Two judges of the Pretoria High Court overturned the conviction. You can read the judgement here. The main reason for their decision was that the prosecution had failed to show beyond a reasonable doubt that Motsepe acted with intention to defame the magistrate. In other words, even though the court held that Motsepe was reckless, this was not sufficient to constitute dolus eventualis – a criminal law concept that, following the controversy surrounding Judge Masipa’s judgement in the Oscar case, needs no further explanation.

Motsepe as well as a litany of amici curiae (friends of the court) – from the South African Editors’ Forum to the New York-based Committee to Protect Journalists – also argued before the court that the crime of defamation was unconstitutional insofar as it related to media publications. This was a bridge too far for the court, who held that it was bound by an earlier Supreme Court of Appeal case, S v Hoho (availablehere), where the court upheld the constitutionality of the crime.

It is hoped that when the Supreme Court of Appeal or the Constitutional Court get an opportunity to reconsider criminal defamation, they get rid of the crime. As the Zimbabwean Constitutional Court said in 2014, “the overhanging effect of the offence of criminal defamation is to stifle and silence the free flow of information in the public domain”. And the African Court on Human and People’s Rights held at the end of last year that custodial sentences for criminal defamation were inconsistent with freedom of expression. We have civil laws which vindicate those whose reputations have been harmed. There is no pressing need for a criminal record and sentence to also be visited upon the defamer.

Protection from Harassment – Puppet Wallops Muppet

Certainly the most entertaining free speech case of the year was the litigation between Chester Missing, the puppet creation of ventriloquist and political commentator Conrad Koch, and singer Steve Hofmeyr. Hofmeyr obtained an interim protection order under the Protection from Harassment Act of 2011, preventing Koch (and Missing) from harassing him or contacting any of his sponsors or business associates. The context was a disgraceful racist tweet by Hofmeyr, “Sorry to offend but in my books Blacks were the architects of Apartheid. Go figure”. In response to this tweet, Koch (and Missing) , launched a civil campaign against racism (principally on social media), by publicly denouncing and ridiculing Hofmeyr’s views, and also encouraging others, including companies sponsoring Hofmeyr, to distance themselves from his views.

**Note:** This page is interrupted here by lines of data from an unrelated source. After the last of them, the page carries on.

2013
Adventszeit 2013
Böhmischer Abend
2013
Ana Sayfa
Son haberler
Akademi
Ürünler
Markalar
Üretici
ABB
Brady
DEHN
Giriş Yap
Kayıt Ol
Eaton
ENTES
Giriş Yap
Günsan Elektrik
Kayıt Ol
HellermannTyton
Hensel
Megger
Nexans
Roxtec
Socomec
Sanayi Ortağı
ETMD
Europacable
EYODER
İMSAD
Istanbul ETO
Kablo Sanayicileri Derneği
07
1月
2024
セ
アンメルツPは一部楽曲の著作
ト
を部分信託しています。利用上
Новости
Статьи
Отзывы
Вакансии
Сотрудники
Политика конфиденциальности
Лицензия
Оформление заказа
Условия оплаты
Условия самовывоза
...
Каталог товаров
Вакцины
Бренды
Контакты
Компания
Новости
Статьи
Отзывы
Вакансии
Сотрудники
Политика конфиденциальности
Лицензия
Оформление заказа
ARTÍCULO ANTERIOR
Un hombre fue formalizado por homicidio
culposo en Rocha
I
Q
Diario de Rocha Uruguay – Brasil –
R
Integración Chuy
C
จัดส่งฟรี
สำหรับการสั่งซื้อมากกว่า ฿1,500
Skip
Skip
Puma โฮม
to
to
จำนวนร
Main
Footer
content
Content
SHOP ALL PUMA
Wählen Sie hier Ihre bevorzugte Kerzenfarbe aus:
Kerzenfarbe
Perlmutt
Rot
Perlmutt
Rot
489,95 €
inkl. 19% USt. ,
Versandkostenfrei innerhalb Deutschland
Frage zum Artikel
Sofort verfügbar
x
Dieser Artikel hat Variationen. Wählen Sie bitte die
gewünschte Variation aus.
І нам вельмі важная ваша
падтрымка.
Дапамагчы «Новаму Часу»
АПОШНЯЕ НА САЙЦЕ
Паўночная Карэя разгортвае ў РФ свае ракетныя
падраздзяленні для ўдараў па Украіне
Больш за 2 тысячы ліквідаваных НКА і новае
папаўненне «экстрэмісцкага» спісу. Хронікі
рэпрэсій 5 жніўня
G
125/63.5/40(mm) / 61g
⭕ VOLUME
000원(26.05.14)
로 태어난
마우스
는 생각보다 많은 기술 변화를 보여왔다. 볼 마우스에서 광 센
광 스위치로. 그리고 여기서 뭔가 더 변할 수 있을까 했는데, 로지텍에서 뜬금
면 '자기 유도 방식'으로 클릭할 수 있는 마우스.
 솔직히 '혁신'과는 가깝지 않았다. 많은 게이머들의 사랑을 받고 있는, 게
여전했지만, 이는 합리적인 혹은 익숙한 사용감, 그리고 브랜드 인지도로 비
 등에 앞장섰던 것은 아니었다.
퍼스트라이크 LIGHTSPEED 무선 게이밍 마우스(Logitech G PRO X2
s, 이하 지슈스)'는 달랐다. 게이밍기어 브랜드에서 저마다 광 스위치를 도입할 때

It was this response by Koch that caused Hofmeyr to obtain a protection order. On the return day, Koch and Missing successfully overturned the interim protection order. The Randburg Magistrate’s Court held that the campaign launched by Koch did not constitute “harassment” under the Act, as it was not “unreasonable”, but rather protected freedom of expression. Hofmeyr, said the court, had exposed himself to criticism, satire and ridicule.

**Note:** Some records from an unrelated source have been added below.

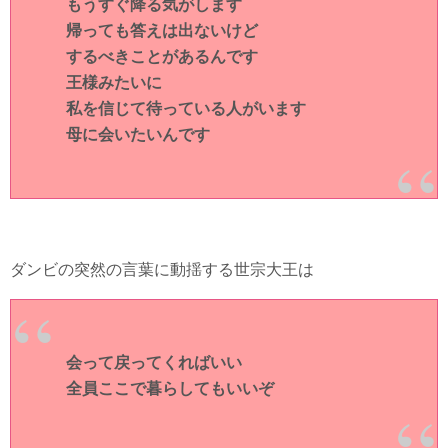
もうすぐ降る気がします
帰っても答えは出ないけど
するべきことがあるんです
王様みたいに
私を信じて待っている人がいます
母に会いたいんです
ダンビの突然の言葉に動揺する世宗大王は
会って戻ってくればいい
全員ここで暮らしてもいいぞ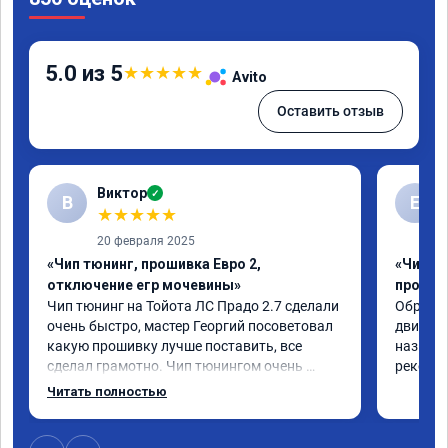
5.0 из 5
★
★
★
★
★
Avito
Оставить отзыв
Виктор
✓
В
Е
★
★
★
★
★
20 февраля 2025
«Чип тюнинг, прошивка Евро 2,
«Чип т
отключение егр мочевины»
прошив
Чип тюнинг на Тойота ЛС Прадо 2.7 сделали 
Обратил
очень быстро, мастер Георгий посоветовал 
двигател
какую прошивку лучше поставить, все 
назначе
сделал грамотно. Чип тюнингом очень 
рекомен
доволен, машина ожила немного, отзыв на 
Читать полностью
педаль газа стал значительно лучше. Такое 
ощущение, что коробка даже стала 
работать лучше, пропали провалы. Расход 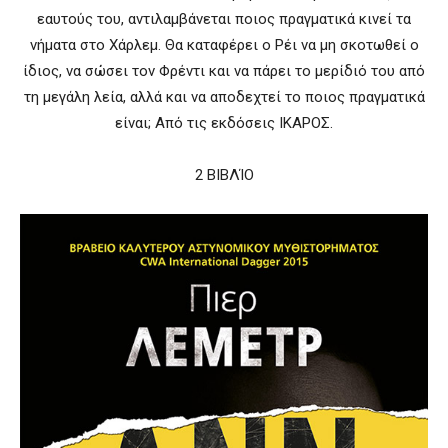
εαυτούς του, αντιλαμβάνεται ποιος πραγματικά κινεί τα
νήματα στο Χάρλεμ. Θα καταφέρει ο Ρέι να μη σκοτωθεί ο
ίδιος, να σώσει τον Φρέντι και να πάρει το μερίδιό του από
τη μεγάλη λεία, αλλά και να αποδεχτεί το ποιος πραγματικά
είναι; Aπό τις εκδόσεις ΙΚΑΡΟΣ.
2 ΒΙΒΛΊΟ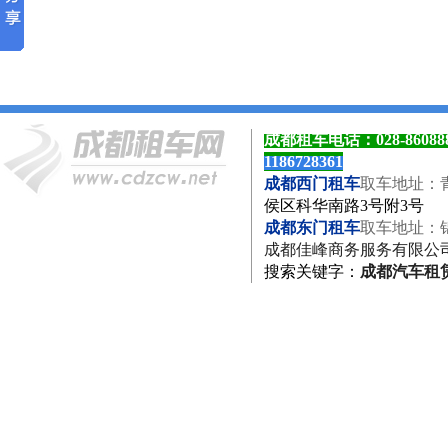
成都租车电话：
028-8608
1186728361
成都西门租车
取车地址：
侯区科华南路3号附3号
成都东门租车
取车地址：
成都佳峰商务服务有限公
搜索关键字
：
成都汽车租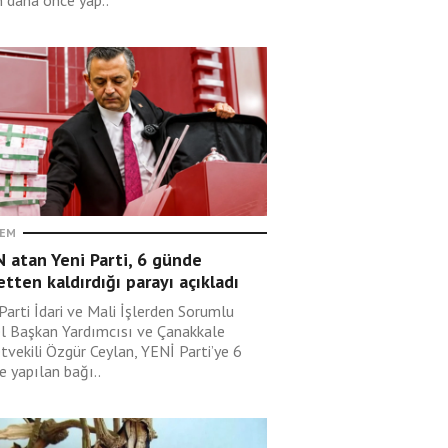
in daha önce yap..
EM
 atan Yeni Parti, 6 günde
etten kaldırdığı parayı açıkladı
Parti İdari ve Mali İşlerden Sorumlu
l Başkan Yardımcısı ve Çanakkale
tvekili Özgür Ceylan, YENİ Parti’ye 6
e yapılan bağı..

Punitive costs were awarded against Hofmeyr, and at the end of the case, a bizarre altercation ensued between Hofmeyr’s representative Dan Roodt and the puppet (of course available on YouTube here).

The case is important for the media as it shows that the Harassment Act cannot be abused to stifle legitimate commentary and satire in our democracy . I hope this was the first and last attempt by a public figure to use the machinery of the Harassment Act to attempt to chill free speech.

Disclosure: My team and I acted for the media in the Oscar case, the Khampepe case, the National Key Points case and the Cecil Motsepe case; and for Koch and the puppet in the Chester Missing case.